A Ketogenic Diet as an Adjunct to Cancer Treatment
The rationale for how keto could influence cancer is based on the established differences in glucose metabolism between cancer cells and normal cells.
A ketogenic diet derives approximately 90% of dietary calories from fat, 8% from protein, and just 2% from carbohydrates.1 In comparison, the standard American diet derives 35%, 15%, and 50% of calories from fat, protein, and carbohydrates, respectively. Although it is rising in popularity, the ketogenic diet is not a new dietary intervention. It is an established nutritional treatment approach — first developed in the 1920s — for patients who have epilepsy that is not well controlled with antiepileptic agents. The keto diet later remerged as an acceptable intervention in the 1990s.

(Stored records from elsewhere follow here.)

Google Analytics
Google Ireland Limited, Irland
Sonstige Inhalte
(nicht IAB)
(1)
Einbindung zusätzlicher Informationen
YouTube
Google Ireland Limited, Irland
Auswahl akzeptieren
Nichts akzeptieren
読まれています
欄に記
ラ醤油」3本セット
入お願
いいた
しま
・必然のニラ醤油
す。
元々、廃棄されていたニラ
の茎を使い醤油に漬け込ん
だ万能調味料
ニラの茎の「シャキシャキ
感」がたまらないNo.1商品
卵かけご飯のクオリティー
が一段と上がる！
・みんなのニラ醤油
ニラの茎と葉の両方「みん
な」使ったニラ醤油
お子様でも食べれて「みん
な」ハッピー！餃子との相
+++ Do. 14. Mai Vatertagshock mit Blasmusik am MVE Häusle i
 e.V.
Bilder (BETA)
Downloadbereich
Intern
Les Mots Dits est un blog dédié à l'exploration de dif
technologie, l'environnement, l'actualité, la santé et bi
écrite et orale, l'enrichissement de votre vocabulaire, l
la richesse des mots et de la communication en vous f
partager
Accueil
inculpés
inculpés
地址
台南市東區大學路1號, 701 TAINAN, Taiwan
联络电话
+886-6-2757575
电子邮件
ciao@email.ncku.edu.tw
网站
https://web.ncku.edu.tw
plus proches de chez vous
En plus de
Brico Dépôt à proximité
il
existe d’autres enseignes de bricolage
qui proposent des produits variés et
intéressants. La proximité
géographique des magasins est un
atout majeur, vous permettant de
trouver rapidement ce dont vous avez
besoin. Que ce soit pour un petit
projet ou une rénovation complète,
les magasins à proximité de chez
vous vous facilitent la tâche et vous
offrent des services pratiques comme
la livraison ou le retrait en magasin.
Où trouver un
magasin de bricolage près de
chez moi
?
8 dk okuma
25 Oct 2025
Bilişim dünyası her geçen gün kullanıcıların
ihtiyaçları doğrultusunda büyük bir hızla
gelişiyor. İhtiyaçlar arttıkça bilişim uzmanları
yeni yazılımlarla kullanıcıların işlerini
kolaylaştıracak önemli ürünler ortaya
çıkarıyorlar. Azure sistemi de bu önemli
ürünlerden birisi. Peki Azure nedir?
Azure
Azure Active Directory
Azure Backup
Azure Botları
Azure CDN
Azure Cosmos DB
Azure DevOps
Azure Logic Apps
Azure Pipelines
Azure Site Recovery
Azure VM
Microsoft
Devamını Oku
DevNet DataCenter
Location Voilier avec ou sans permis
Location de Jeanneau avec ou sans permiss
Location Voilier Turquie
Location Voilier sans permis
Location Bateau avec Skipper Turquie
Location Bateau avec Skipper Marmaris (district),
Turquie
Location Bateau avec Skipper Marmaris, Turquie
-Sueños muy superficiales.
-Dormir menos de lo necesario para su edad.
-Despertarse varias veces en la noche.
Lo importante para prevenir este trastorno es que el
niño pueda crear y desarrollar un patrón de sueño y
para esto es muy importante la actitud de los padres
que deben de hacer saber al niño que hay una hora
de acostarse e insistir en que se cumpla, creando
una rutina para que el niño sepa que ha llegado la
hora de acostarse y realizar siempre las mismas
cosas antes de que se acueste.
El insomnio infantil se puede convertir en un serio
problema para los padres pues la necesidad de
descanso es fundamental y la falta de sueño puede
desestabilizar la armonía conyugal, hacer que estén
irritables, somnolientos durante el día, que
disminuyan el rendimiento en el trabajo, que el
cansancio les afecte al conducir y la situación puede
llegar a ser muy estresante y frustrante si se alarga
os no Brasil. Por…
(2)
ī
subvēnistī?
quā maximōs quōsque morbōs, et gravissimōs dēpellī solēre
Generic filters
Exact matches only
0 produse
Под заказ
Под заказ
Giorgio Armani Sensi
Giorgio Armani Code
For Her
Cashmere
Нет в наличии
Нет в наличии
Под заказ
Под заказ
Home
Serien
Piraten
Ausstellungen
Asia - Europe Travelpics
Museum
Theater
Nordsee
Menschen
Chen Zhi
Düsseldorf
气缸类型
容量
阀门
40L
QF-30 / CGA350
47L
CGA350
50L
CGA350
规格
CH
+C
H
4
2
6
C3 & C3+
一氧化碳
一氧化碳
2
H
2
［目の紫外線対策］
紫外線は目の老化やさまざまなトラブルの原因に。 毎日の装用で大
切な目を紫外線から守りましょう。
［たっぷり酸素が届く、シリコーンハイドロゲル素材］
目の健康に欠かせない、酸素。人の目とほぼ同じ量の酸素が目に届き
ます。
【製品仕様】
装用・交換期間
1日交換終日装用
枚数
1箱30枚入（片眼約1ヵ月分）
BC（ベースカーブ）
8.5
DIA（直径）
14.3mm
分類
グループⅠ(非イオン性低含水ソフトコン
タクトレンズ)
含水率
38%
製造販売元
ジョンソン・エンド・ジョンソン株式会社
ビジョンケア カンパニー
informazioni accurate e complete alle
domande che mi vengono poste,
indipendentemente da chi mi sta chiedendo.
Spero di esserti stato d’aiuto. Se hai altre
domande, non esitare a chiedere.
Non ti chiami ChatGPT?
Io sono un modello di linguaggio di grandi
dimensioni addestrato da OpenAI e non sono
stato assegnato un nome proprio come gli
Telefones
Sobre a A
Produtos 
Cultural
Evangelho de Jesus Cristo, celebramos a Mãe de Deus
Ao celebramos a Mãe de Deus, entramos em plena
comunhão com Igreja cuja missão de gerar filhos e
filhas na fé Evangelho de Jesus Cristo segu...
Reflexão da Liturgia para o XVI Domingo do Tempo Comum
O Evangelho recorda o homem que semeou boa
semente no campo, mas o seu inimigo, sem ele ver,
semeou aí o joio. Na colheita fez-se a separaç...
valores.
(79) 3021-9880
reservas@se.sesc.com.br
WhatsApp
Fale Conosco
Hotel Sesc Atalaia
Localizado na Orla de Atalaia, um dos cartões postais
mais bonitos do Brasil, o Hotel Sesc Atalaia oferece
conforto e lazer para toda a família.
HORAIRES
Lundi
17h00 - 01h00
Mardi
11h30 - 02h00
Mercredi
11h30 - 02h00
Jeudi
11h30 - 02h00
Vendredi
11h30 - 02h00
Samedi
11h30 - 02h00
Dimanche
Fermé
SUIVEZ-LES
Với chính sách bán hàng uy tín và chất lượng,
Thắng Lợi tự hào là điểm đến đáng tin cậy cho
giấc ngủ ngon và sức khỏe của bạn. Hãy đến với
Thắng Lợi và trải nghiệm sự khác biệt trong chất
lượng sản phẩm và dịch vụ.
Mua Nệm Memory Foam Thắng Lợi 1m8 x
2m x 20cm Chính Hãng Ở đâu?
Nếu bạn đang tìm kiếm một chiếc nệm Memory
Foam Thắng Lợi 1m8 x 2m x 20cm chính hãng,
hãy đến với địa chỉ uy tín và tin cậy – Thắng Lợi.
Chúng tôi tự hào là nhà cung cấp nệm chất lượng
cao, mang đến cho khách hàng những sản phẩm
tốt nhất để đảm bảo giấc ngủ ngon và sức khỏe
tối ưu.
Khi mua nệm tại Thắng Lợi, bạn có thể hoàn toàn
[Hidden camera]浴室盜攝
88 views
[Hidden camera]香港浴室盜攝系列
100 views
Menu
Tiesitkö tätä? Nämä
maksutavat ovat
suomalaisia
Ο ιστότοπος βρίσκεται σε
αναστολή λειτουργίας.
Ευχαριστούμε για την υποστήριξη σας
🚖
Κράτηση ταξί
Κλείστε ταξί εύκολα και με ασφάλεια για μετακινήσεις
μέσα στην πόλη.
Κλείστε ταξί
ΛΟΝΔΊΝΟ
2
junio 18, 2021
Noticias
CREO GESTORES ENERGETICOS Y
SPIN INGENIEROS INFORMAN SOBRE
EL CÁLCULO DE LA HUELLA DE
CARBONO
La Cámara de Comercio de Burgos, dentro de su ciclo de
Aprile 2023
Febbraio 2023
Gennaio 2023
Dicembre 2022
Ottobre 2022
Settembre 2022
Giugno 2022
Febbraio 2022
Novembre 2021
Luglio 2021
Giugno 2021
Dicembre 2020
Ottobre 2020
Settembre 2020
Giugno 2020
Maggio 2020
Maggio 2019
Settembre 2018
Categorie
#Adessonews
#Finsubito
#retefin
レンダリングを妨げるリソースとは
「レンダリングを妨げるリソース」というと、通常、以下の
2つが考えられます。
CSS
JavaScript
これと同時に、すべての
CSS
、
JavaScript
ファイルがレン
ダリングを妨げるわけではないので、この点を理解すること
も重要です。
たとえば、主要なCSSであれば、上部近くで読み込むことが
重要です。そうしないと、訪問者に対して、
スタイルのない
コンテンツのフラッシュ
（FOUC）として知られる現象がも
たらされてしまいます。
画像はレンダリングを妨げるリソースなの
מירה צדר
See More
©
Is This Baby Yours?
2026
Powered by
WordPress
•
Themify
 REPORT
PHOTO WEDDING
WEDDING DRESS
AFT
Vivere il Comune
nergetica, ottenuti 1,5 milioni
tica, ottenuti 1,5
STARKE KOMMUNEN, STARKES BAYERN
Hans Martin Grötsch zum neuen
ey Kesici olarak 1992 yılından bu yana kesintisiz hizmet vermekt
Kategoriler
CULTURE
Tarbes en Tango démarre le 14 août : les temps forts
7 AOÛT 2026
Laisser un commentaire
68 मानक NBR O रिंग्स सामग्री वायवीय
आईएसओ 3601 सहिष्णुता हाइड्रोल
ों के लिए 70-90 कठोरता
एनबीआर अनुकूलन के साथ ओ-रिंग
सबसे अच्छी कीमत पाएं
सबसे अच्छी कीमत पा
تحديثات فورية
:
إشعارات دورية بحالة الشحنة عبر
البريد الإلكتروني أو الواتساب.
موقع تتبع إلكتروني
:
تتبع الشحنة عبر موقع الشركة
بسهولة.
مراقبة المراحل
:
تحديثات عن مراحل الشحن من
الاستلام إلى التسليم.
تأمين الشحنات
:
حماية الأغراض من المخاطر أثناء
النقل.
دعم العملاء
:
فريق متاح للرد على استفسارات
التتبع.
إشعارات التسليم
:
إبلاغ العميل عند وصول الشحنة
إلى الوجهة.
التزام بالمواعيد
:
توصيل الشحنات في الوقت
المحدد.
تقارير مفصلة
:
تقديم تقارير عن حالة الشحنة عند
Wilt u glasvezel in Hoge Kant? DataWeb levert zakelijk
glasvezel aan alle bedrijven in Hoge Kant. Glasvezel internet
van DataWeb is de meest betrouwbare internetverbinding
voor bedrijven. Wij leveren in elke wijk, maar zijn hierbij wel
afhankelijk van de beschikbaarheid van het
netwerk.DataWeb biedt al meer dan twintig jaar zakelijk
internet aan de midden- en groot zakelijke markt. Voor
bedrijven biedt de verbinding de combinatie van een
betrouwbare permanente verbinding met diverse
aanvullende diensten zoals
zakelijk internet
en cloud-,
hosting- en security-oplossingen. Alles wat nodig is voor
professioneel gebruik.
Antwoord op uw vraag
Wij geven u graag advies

The ketogenic diet is now being studied as a potential supportive treatment approach in cancer. The rationale is based on the established differences in glucose metabolism between cancer cells and normal cells.
Rationale and Mechanism
Cancer cells demonstrate increased glucose metabolism compared with normal cells, with a shift toward lactic acid production despite the presence of oxygen, a mechanism also referred to as the Warburg effect.1,2 Glucose is an important precursor to mitochondrial respiration, which results in the production of energy as ATP. In normal cells, the ultimate conversion of glucose to ATP requires the presence of oxygen; if oxygen is not present, lactic acid is produced. Cancer cells, however, convert glucose to lactic acid in the presence of oxygen.2 In addition, cancer cells harbor mitochondrial DNA mutations that result in impaired mitochondrial respiration. Therefore, cancer cells require a large amount of glucose to satisfy their energy needs.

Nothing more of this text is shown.